Qubole, the startup from former Facebook engineers Ashish Thusoo and Joydeep Sen Sarma, just closed a Series A investment round for its service, which lets users run a variety Hadoop jobs — including Hive, MapReduce and Pig — in the Amazon(s amzn) Web Services cloud. Hive is the data warehouse system and SQL-like language for Hadoop that Thusoo and Sen Sarma helped create while at the social-networking company. Charles River Ventures and Lightspeed Ventures led the round, which brings the company’s total venture capital investment to $7 million, including its seed round in late 2011.
Qubole launched in June 2012 and opened its platform for public consumption in December, Thusoo told me, and has processed about half a petabyte of customer data since then. Thus far, the platform’s biggest users have been in the advertising technology, e-commerce and application-development spaces. A common use case (and one detailed in a blog post by Qubole customer MediaMath) is to create pipelines that use Hadoop to process unstructured data before pushing it into relational databases such as MySQL, Vertica or Infobright for more-traditional business-intelligence applications.
However, Thusoo added, Qubole also has connectors for getting data out of certain other data stores, such as MongoDB, and is working on letting customers import data via API from services such as Omniture and Google analytics.

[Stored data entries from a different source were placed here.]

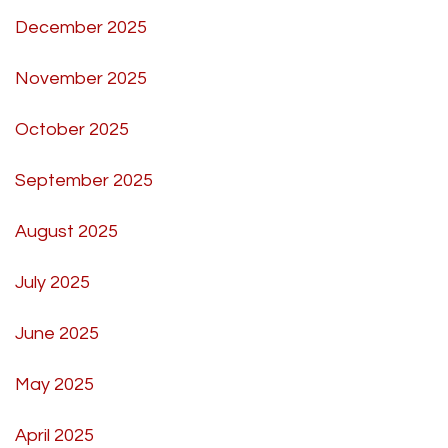
December 2025
November 2025
October 2025
September 2025
August 2025
July 2025
June 2025
May 2025
April 2025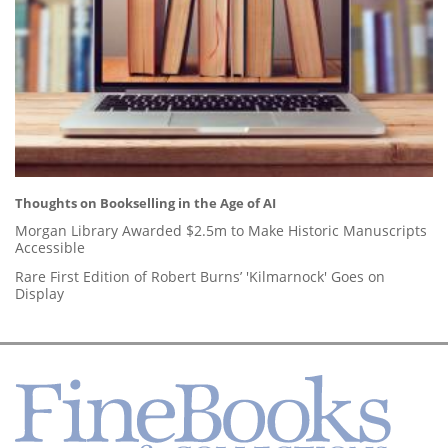
Thoughts on Bookselling in the Age of AI
Morgan Library Awarded $2.5m to Make Historic Manuscripts
Accessible
Rare First Edition of Robert Burns’ 'Kilmarnock' Goes on
Display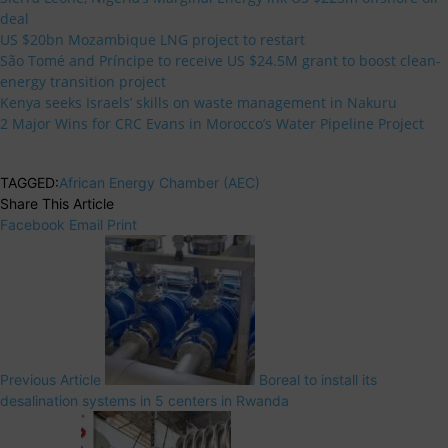
deal
US $20bn Mozambique LNG project to restart
São Tomé and Príncipe to receive US $24.5M grant to boost clean-
energy transition project
Kenya seeks Israels’ skills on waste management in Nakuru
2 Major Wins for CRC Evans in Morocco’s Water Pipeline Project
TAGGED:
African Energy Chamber (AEC)
Share This Article
Facebook
Email
Print
Previous Article
Boreal to install its
desalination systems in 5 centers in Rwanda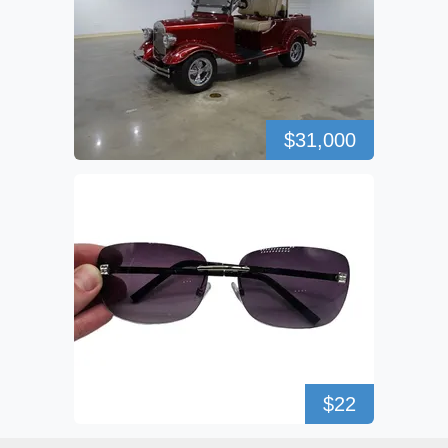
$31,000
$22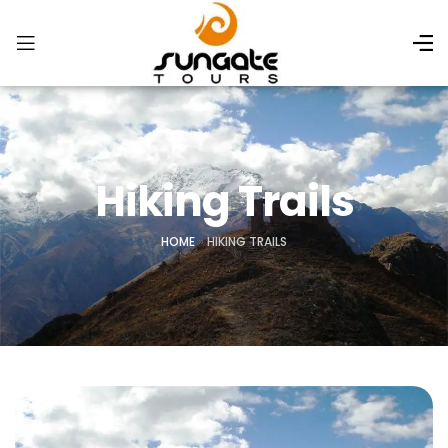
Hiking Trails
HOME
»
HIKING TRAILS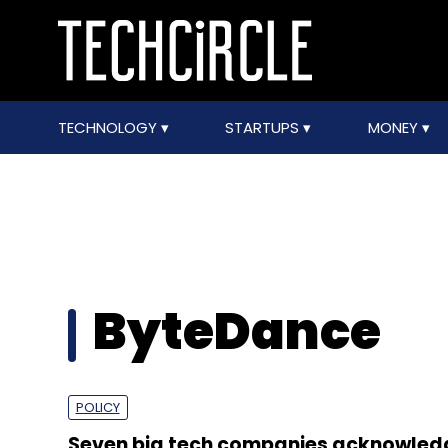
TECHNOLOGY
STARTUPS
MONEY
ByteDance
POLICY
Seven big tech companies acknowled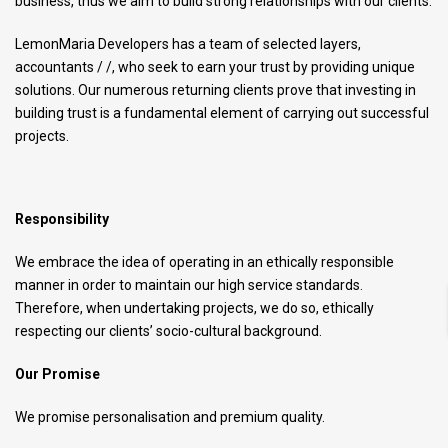
business, thus we aim to build strong relationships with our clients.
LemonMaria Developers has a team of selected layers,
accountants / /, who seek to earn your trust by providing unique
solutions. Our numerous returning clients prove that investing in
building trust is a fundamental element of carrying out successful
projects.
Responsibility
We embrace the idea of operating in an ethically responsible
manner in order to maintain our high service standards.
Therefore, when undertaking projects, we do so, ethically
respecting our clients’ socio-cultural background.
Our Promise
We promise personalisation and premium quality.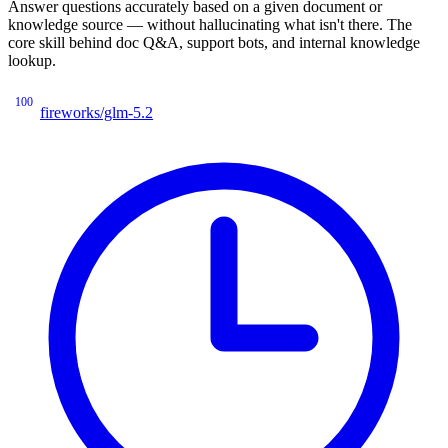
Answer questions accurately based on a given document or
knowledge source — without hallucinating what isn't there. The
core skill behind doc Q&A, support bots, and internal knowledge
lookup.
100
fireworks/glm-5.2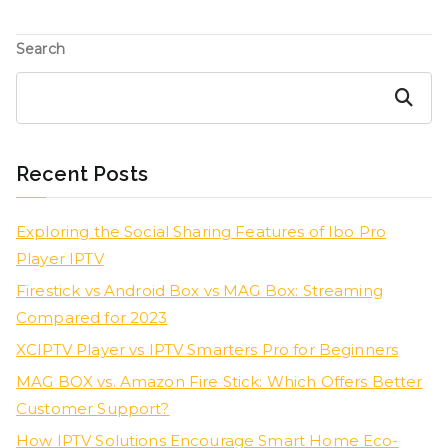
Search
Search
Recent Posts
Exploring the Social Sharing Features of Ibo Pro
Player IPTV
Firestick vs Android Box vs MAG Box: Streaming
Compared for 2023
XCIPTV Player vs IPTV Smarters Pro for Beginners
MAG BOX vs. Amazon Fire Stick: Which Offers Better
Customer Support?
How IPTV Solutions Encourage Smart Home Eco-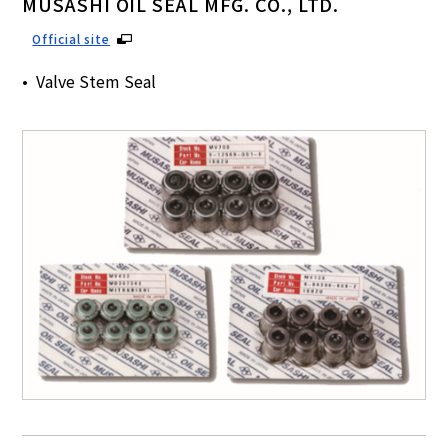
MUSASHI OIL SEAL MFG. CO., LTD.
Official site
Valve Stem Seal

Being in the cloud — especially Amazon’s cloud — could actually pay big dividends, too, and not just because it lets Qubole scale clusters automatically and lets users avoid the operational headaches of maintaining a Hadoop cluster. Companies are already using Amazon S3 to store a lot of data — more than 2 trillion objects at this point — and that’s Qubole’s choice for a storage system, as well. As companies move more of their big data workloads to the cloud, S3 serves as a cheap, easy and generic storage platform to which they can connect various services and applications.
In January, for example, Netflix detailed its cloud-based Hadoop platform that consists of numerous services but relies on Amazon S3 as the source-of-truth data store.
If there’s one big question about Qubole, though, it has to be the emergence of a rather-large SQL-on-Hadoop market since the company launched. Although Hive has been an important part of the Hadoop stack over the past few years, its MapReduce foundation is beginning to show its age in terms of query speed, and the new breed of database startups pushing SQL analytics atop Hadoop are quick to point this out.
Thusoo has certainly noticed this activity, but he stills sees Qubole as being in a good position. For starters, he said, the company is looking at interactive analytics projects such as Impala and Shark to see how they might integrate with the Qubole platform, and Hadoop startup Hortonworks is leading the Stinger project to drastically boost the speed of Hive itself.
Further, there’s the fact that Qubole itself has already optimized its platform to run, on average, about five times faster than Hive would normally run on Amazon Elastic MapReduce alone.
“We’re also keeping a close tab on other projects in our space,” Thusoo said. “We have a lot of options … to play with.”
This story was updated at 8:32 a.m. to clarify that Qubole can handle MapReduce and Pig jobs as well as Hive, and that its seed round came in late 2011, not late 2012.